Big business, small town
This was an RMIT colour story assignment completed in my first-year studying a Bachelor of Communication (Journalism),
AME Systems is battling a difficult decision: to maintain operations in Ararat and stunt its growth or move departments elsewhere and increase its size.
The multimillion-dollar business has been doing everything it can to retain manufacturing in the town it has known since conception, but managing director Nick Carthew is questioning how long it can last.
The current housing and skilled worker shortages are preventing one of Ararat’s largest employers from having the workforce it requires.
From buying and renovating a $400,000 hotel, to flying in pacific islanders from Samoa and Fiji – AME Systems is spending eyewatering figures to ensure it has the workforce it needs to grow.
Mr Carthew said his executive team is now weighing up the sustainability of remaining in town.

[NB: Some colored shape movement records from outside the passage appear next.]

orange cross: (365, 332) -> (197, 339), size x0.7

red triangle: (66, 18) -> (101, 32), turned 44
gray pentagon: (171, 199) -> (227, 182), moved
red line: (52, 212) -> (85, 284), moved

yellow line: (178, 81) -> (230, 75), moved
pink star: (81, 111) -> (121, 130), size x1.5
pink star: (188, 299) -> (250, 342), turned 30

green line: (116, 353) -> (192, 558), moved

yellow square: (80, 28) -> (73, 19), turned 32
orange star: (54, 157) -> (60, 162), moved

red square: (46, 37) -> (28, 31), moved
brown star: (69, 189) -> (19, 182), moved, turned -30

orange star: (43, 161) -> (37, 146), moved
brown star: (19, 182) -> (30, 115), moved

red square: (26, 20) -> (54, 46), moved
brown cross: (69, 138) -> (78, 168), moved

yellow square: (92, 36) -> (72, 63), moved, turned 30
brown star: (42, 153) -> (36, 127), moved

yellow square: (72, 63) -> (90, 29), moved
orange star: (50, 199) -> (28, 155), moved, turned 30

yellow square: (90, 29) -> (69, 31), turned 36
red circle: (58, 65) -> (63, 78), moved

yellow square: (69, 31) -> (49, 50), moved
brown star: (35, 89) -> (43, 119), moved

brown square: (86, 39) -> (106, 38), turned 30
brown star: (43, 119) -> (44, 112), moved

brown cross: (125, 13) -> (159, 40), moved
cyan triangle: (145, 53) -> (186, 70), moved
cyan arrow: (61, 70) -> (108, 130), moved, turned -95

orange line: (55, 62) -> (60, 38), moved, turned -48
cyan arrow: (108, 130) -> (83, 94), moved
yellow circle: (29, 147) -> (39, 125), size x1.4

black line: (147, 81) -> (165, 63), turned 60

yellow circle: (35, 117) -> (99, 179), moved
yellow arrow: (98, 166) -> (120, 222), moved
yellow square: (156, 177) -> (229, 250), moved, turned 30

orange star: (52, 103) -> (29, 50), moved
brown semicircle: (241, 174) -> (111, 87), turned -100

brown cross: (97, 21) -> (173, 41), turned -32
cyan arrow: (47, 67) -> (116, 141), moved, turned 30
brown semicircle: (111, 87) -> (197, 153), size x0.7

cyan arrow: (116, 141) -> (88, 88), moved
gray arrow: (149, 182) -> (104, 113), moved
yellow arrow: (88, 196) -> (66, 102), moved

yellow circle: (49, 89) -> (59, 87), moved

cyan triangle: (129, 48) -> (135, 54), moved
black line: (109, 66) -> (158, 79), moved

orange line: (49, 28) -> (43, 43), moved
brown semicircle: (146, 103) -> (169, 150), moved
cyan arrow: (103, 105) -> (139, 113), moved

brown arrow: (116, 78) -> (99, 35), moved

“Not to scare monger, but we are thinking perhaps we need to segregate some of the business off into other areas to be able to sustain the growth,” he said.
“We're actually talking about that right now.”
The business employs more than 250 people and requires the expertise of engineers in the defence and aerospace markets.
Ararat Rural City Council’s review of historic zoning issues has been welcomed, however, Mr Carthew said it is only the tip of the iceberg when it comes to issues that need addressing.
“I've got some fairly unpopular views on what needs to happen in Ararat to make it more attractive and more liveable,” he said.
“The easiest route for us is bringing people in from the Pacific Islands because they're not necessarily coming here for lifestyle, they're coming here for an opportunity.”
Mr Carthew said beyond housing, education standards are deterring executives and middle management.
“You need a draw card and that draw card for us is to have a school that is excelling and delivering standards for our children that are greater than what we're saying here,” he said.
AME Systems has no plans to exit Ararat and wants to ensure the legacy of the organisation continues.
But to sustain growth, changes will need to be made.
Mr Carthew said the business is looking to potentially establish itself in Queensland and doing “other things” internationally, if it cannot reach its goals in western Victoria.
“Our forecasts over the next five years are more than doubled our current size. There's a lot of work to be done in Ararat for that to happen here,” he said.